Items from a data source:
▬▬▬▬▬▬▬▬▬▬
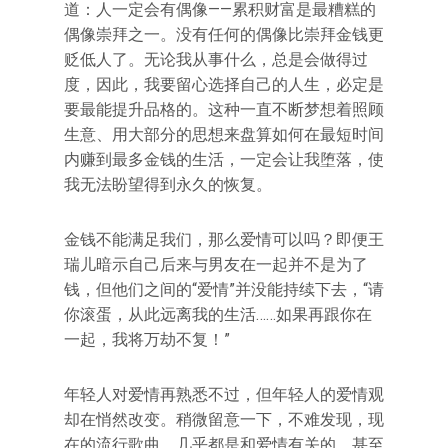
道：人一定会有偶像——累积财富是最糟糕的
偶像崇拜之一。没有任何的偶像比崇拜金钱更
贬低人了。无论我从事什么，总是会做得过
度，因此，我要留心选择自己的人生，必定是
要最能提升品格的。这种一直不断梦想着照顾
生意、用大部分的思想来盘算如何在最短时间
内赚到最多金钱的生活，一定会让我堕落，使
我无法盼望得到永久的恢复。
金钱不能满足我们，那么爱情可以吗？即便王
瑞儿暗示自己后来与男友在一起并不是为了
钱，但他们之间的“爱情”并没能持续下去，“请
你滚蛋，从此远离我的生活……如果再跟你在
一起，我将万劫不复！”
年轻人对爱情再熟悉不过，但年轻人的爱情观
却在悄然改变。稍微留意一下，不难发现，现
在的流行歌曲，几乎都是和爱情有关的，甚至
▬▬▬▬▬▬▬▬▬▬
• What is being asked
Could you print the lines of the records above from the one containing "金钱不能满足我们，那么爱情可以吗？即便王" through the last, exactly and with no additions?

• Exercise answer
金钱不能满足我们，那么爱情可以吗？即便王
瑞儿暗示自己后来与男友在一起并不是为了
钱，但他们之间的“爱情”并没能持续下去，“请
你滚蛋，从此远离我的生活……如果再跟你在
一起，我将万劫不复！”
年轻人对爱情再熟悉不过，但年轻人的爱情观
却在悄然改变。稍微留意一下，不难发现，现
在的流行歌曲，几乎都是和爱情有关的，甚至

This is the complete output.